To confirm or deny diagnosis a team of professionals would use ADOS or DISCO the WISC test would only determine cognitive ability IME.

ponyprincess · 05/12/2011 23:07

I agree seems surprising autism would be ruled out just based on IQ subtest score and eye contact, without an actual assessment of autism as Insanity said. About the WISC-4, it can be used from 6 years, but some prefer the WPPSI at that age (which is IQ test for preschoolers).

insanityscratching · 05/12/2011 23:11

If a diagnosis was based on IQ and eye contact then neither of my two would be considered autistic whereas in fact they both and dd in particular has an exceptionally high IQ but has a diagnosis of moderate to severe autism.

insanityscratching · 05/12/2011 23:15

That was gobbledy gook should read they both have normal eye contact and both are very cognitively able. Dd in particular has an exceptionally high IQ and still has a moderate to severe autism diagnosis.

mrz · 06/12/2011 06:37

Eye contact and appropriate adult conversation doesn't rule out ASD I'm afraid

rabbitstew · 06/12/2011 07:42

coffeeortea - no, your ds was 6, so WISC IV was appropriate to use on him. mrsshears' dd is 5, so it was not appropriate for her, she would have had the preschooler's test. They allow testing that young because it can be helpful where children are having difficulties at school to help establish where these difficulties may lie, it's just not a good time to decide on a child's lifelong IQ profile and the under-6s' test is just not going to be looking at a level of social understanding that will definitely catch out a child with mild autism. How effective WISC IV would be at doing this, I don't know, but I'm fairly sure there isn't a ruling that a child must not be diagnosed with an autistic spectrum disorder solely on the basis of a mark in one section of an IQ test, so at best it is only an indicator that must be taken alongside a huge host of other clinical judgments and possibly used in the mind of the assessor to support their judgment that a child is not autistic if most other signs seem to point to the child not being autistic...

rabbitstew · 06/12/2011 07:58

...hence them mentioning other aspects of your ds's behaviour, coffeeortea. As for getting full marks on the comprehension part of the WISC IV test, I should imagine that would be difficult for an autistic child to achieve, because I think it does test aspects of social comprehension, some of which an autistic child could cope with but to be consistently accurate under pressure in all aspects would be a very good sign.
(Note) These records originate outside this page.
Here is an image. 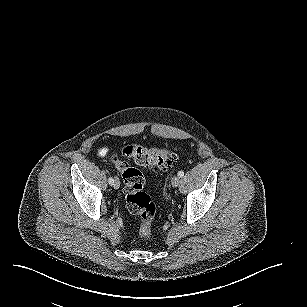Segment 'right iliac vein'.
Returning a JSON list of instances; mask_svg holds the SVG:
<instances>
[{"label": "right iliac vein", "mask_w": 307, "mask_h": 307, "mask_svg": "<svg viewBox=\"0 0 307 307\" xmlns=\"http://www.w3.org/2000/svg\"><path fill=\"white\" fill-rule=\"evenodd\" d=\"M113 187L115 189H118L120 187V181H119V179L117 177H115V181L113 183Z\"/></svg>", "instance_id": "1"}]
</instances>
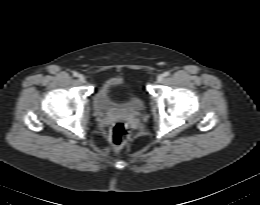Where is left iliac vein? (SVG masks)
Here are the masks:
<instances>
[{"instance_id":"4c4485c4","label":"left iliac vein","mask_w":260,"mask_h":205,"mask_svg":"<svg viewBox=\"0 0 260 205\" xmlns=\"http://www.w3.org/2000/svg\"><path fill=\"white\" fill-rule=\"evenodd\" d=\"M164 81V75L163 74H160L157 76V82L158 83H162Z\"/></svg>"}]
</instances>
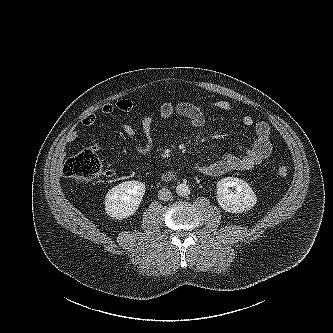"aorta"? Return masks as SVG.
<instances>
[{
	"label": "aorta",
	"mask_w": 333,
	"mask_h": 333,
	"mask_svg": "<svg viewBox=\"0 0 333 333\" xmlns=\"http://www.w3.org/2000/svg\"><path fill=\"white\" fill-rule=\"evenodd\" d=\"M176 193L178 196L186 197L190 194V188L186 183H181L177 185Z\"/></svg>",
	"instance_id": "1"
}]
</instances>
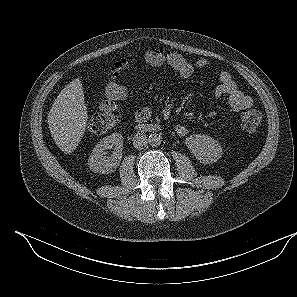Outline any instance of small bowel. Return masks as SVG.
Here are the masks:
<instances>
[{"instance_id": "c3829d8e", "label": "small bowel", "mask_w": 297, "mask_h": 297, "mask_svg": "<svg viewBox=\"0 0 297 297\" xmlns=\"http://www.w3.org/2000/svg\"><path fill=\"white\" fill-rule=\"evenodd\" d=\"M144 59L147 64L153 67L167 66L174 70L183 78H188L193 75L195 70L205 68L210 65L209 60L202 58L195 62H190L177 53L164 52L159 49H150ZM107 101L102 104V109H113L120 111L119 102L129 98L130 90L121 84L110 82L105 87ZM215 96L220 98L227 97L228 106L236 112L246 110L253 105L252 98L243 93L232 79L227 71H223L219 75V84L215 89ZM214 112H211L213 114ZM152 111L149 107H143L136 111L134 120L136 122H144L151 117ZM175 131L179 136L188 134V129L182 124L175 126Z\"/></svg>"}]
</instances>
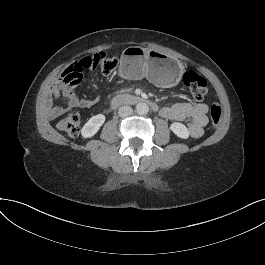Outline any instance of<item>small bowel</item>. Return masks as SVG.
Instances as JSON below:
<instances>
[{"label": "small bowel", "mask_w": 265, "mask_h": 265, "mask_svg": "<svg viewBox=\"0 0 265 265\" xmlns=\"http://www.w3.org/2000/svg\"><path fill=\"white\" fill-rule=\"evenodd\" d=\"M61 94L67 99L69 108H90L96 104L95 99H79L75 95L74 88L64 89L55 86L53 96L58 98ZM63 112L64 109L61 107H52L49 115L51 118H55ZM207 112L208 106L205 103L181 102L160 109V115L168 120L183 121L188 118L191 119L188 130L193 138H199L204 134V127L207 124Z\"/></svg>", "instance_id": "obj_1"}]
</instances>
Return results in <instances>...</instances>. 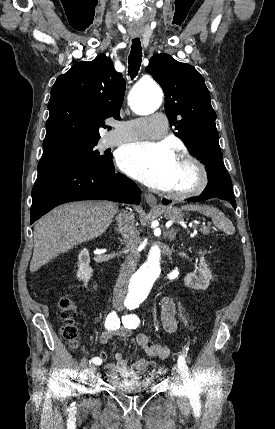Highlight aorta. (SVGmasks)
<instances>
[{"mask_svg":"<svg viewBox=\"0 0 275 429\" xmlns=\"http://www.w3.org/2000/svg\"><path fill=\"white\" fill-rule=\"evenodd\" d=\"M162 97V90L156 83H138L130 93L129 103L135 113L148 115L159 108ZM160 259V248L157 245L152 246L147 261L132 276L130 281V301L133 304H137L148 295L160 273Z\"/></svg>","mask_w":275,"mask_h":429,"instance_id":"1","label":"aorta"}]
</instances>
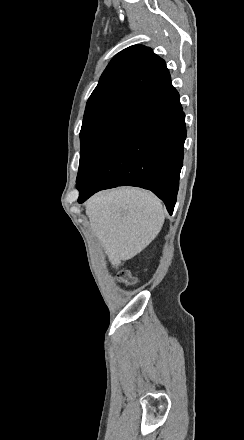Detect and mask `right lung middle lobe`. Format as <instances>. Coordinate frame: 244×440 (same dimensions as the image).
Listing matches in <instances>:
<instances>
[{
  "label": "right lung middle lobe",
  "instance_id": "dd1d6c3e",
  "mask_svg": "<svg viewBox=\"0 0 244 440\" xmlns=\"http://www.w3.org/2000/svg\"><path fill=\"white\" fill-rule=\"evenodd\" d=\"M139 100L140 98L133 96H118L87 103L80 132L81 152L77 182L108 134Z\"/></svg>",
  "mask_w": 244,
  "mask_h": 440
}]
</instances>
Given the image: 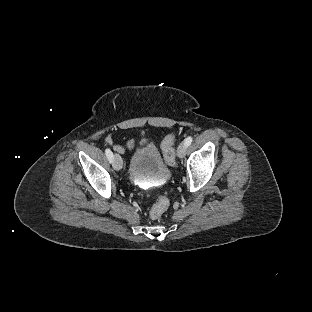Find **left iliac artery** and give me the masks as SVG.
Masks as SVG:
<instances>
[{"mask_svg": "<svg viewBox=\"0 0 312 312\" xmlns=\"http://www.w3.org/2000/svg\"><path fill=\"white\" fill-rule=\"evenodd\" d=\"M193 141V138L191 136L187 137L185 140H184V143L186 144V147H188Z\"/></svg>", "mask_w": 312, "mask_h": 312, "instance_id": "obj_1", "label": "left iliac artery"}]
</instances>
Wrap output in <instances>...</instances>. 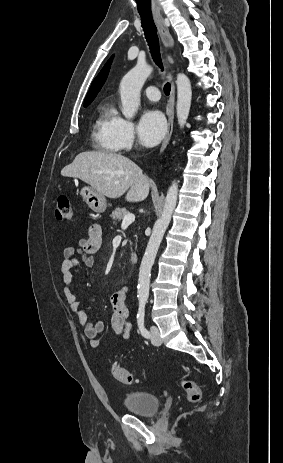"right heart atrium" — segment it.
Returning <instances> with one entry per match:
<instances>
[{
	"mask_svg": "<svg viewBox=\"0 0 283 463\" xmlns=\"http://www.w3.org/2000/svg\"><path fill=\"white\" fill-rule=\"evenodd\" d=\"M116 133L122 149L129 150L134 146L135 132L131 121L118 116Z\"/></svg>",
	"mask_w": 283,
	"mask_h": 463,
	"instance_id": "1",
	"label": "right heart atrium"
}]
</instances>
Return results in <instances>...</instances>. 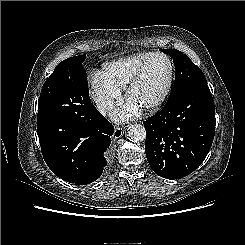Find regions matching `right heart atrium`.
Returning <instances> with one entry per match:
<instances>
[{"instance_id": "1", "label": "right heart atrium", "mask_w": 245, "mask_h": 245, "mask_svg": "<svg viewBox=\"0 0 245 245\" xmlns=\"http://www.w3.org/2000/svg\"><path fill=\"white\" fill-rule=\"evenodd\" d=\"M91 86L93 98L102 113H108L121 98L120 89L112 85L99 71L92 73Z\"/></svg>"}]
</instances>
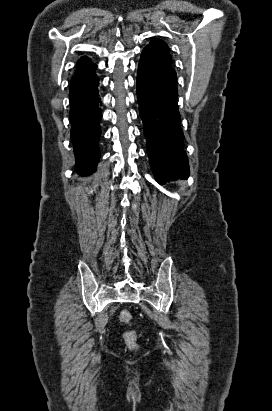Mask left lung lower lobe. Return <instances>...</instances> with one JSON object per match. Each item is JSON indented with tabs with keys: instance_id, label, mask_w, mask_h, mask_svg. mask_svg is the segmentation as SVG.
I'll use <instances>...</instances> for the list:
<instances>
[{
	"instance_id": "left-lung-lower-lobe-1",
	"label": "left lung lower lobe",
	"mask_w": 272,
	"mask_h": 411,
	"mask_svg": "<svg viewBox=\"0 0 272 411\" xmlns=\"http://www.w3.org/2000/svg\"><path fill=\"white\" fill-rule=\"evenodd\" d=\"M172 65L144 48L138 65L137 99L147 139L149 162L160 184L189 176Z\"/></svg>"
}]
</instances>
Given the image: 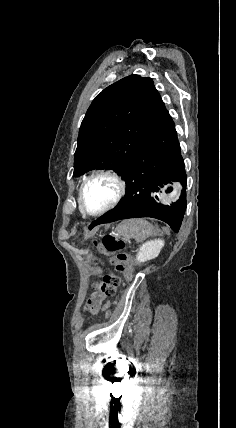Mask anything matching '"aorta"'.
I'll use <instances>...</instances> for the list:
<instances>
[{
	"label": "aorta",
	"mask_w": 236,
	"mask_h": 428,
	"mask_svg": "<svg viewBox=\"0 0 236 428\" xmlns=\"http://www.w3.org/2000/svg\"><path fill=\"white\" fill-rule=\"evenodd\" d=\"M177 194V189L175 188L174 190H173V192L170 194V196L172 197V196H175Z\"/></svg>",
	"instance_id": "762f6f07"
}]
</instances>
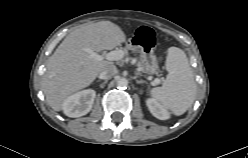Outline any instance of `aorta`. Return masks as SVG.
Returning a JSON list of instances; mask_svg holds the SVG:
<instances>
[{
    "mask_svg": "<svg viewBox=\"0 0 248 158\" xmlns=\"http://www.w3.org/2000/svg\"><path fill=\"white\" fill-rule=\"evenodd\" d=\"M128 85V80L126 79V78H119L118 80H117V86L119 87V88H124V87H126Z\"/></svg>",
    "mask_w": 248,
    "mask_h": 158,
    "instance_id": "obj_1",
    "label": "aorta"
}]
</instances>
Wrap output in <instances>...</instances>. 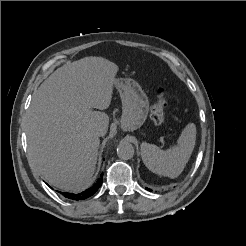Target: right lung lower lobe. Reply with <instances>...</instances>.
Listing matches in <instances>:
<instances>
[{"mask_svg": "<svg viewBox=\"0 0 246 246\" xmlns=\"http://www.w3.org/2000/svg\"><path fill=\"white\" fill-rule=\"evenodd\" d=\"M101 176H103V174H101ZM101 185H102V178H100L92 187L84 190L79 194L60 192V191L58 192L61 193L65 198L70 200H84L94 195L95 192L101 187Z\"/></svg>", "mask_w": 246, "mask_h": 246, "instance_id": "1", "label": "right lung lower lobe"}]
</instances>
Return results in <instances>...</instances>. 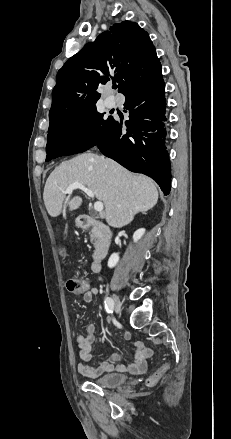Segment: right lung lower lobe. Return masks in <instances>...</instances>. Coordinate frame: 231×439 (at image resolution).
<instances>
[{
  "label": "right lung lower lobe",
  "mask_w": 231,
  "mask_h": 439,
  "mask_svg": "<svg viewBox=\"0 0 231 439\" xmlns=\"http://www.w3.org/2000/svg\"><path fill=\"white\" fill-rule=\"evenodd\" d=\"M129 111L122 132V122L112 124L94 145L107 157L130 171L153 178L165 195L171 188V168L165 147V85L162 75L125 96Z\"/></svg>",
  "instance_id": "98d812e1"
}]
</instances>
My ds1 scored extremely well in these for a child of his age, but didn't get full marks and did get a diagnosis of aspergers in the end (he also didn't score so well in other tests used specifically to test social reasoning which are NOT part of WISC IV and are more specifically designed to test those skills in particular). His lowest IQ scores were actually for perceptual reasoning, which is a strength with many autistic children - you just can't generalise too much...

Jaxx · 06/12/2011 10:15

My son, who is diagnosed with Autism, had his IQ tested at 5.2 years using WPSI-III UK test by an independent Ed Psych who specialises in children with ASD. He scored at High Average to Well Above Average in all but the Comprehension subtest. We were told Comprehension measured a child's degree of Social Understanding and my son struggled when the questions shifted from concrete to more abstract concepts.

While this profile is not unusual for HFA/Aspergers children, as others have said it shouldn't be used as a diagnostic tool. My son can maintain eye contact very well most of the time, although used to withdraw it once a demand was made on him.

While it is very difficult to accept even the possibility of a child being on the Autistic Spectrum, from your posts there are a lot of red flags. As others have I would be very wary of any professional who is not qualified to diagnose a condition, ruling one out either. Even after my son had been diagnosed by a multi-disciplinary team over time and in different settings, my LEA Ed Pysch questioned the diagnosis on the basis of eye contact alone and lost my respect forever.